### WORK INSTRUCTION
A faithful copy is required of the lines from the top of the entries through the line that contains "especialmente de frango", both included, with no pictures.

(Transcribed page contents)
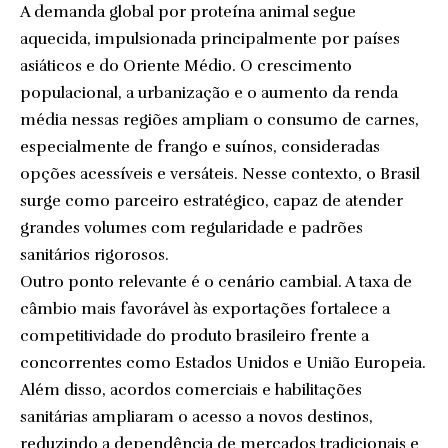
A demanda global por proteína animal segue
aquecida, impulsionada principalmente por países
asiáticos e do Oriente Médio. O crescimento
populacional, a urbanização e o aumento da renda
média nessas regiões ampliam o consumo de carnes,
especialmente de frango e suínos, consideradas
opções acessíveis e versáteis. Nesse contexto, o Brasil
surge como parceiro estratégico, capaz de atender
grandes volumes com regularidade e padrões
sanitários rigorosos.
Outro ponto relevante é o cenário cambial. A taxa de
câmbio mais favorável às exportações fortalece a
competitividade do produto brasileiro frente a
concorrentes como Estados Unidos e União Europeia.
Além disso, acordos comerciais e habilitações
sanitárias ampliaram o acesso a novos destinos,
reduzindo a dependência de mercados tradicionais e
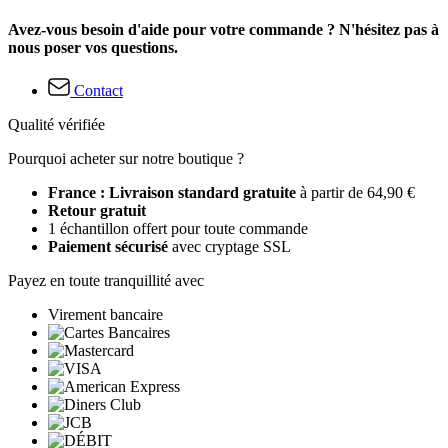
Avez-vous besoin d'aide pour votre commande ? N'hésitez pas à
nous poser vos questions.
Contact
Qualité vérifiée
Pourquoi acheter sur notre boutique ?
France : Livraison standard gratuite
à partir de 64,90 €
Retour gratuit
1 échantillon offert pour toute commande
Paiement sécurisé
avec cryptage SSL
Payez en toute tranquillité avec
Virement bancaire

### ANSWER FOR THIS EXERCISE
A demanda global por proteína animal segue
aquecida, impulsionada principalmente por países
asiáticos e do Oriente Médio. O crescimento
populacional, a urbanização e o aumento da renda
média nessas regiões ampliam o consumo de carnes,
especialmente de frango e suínos, consideradas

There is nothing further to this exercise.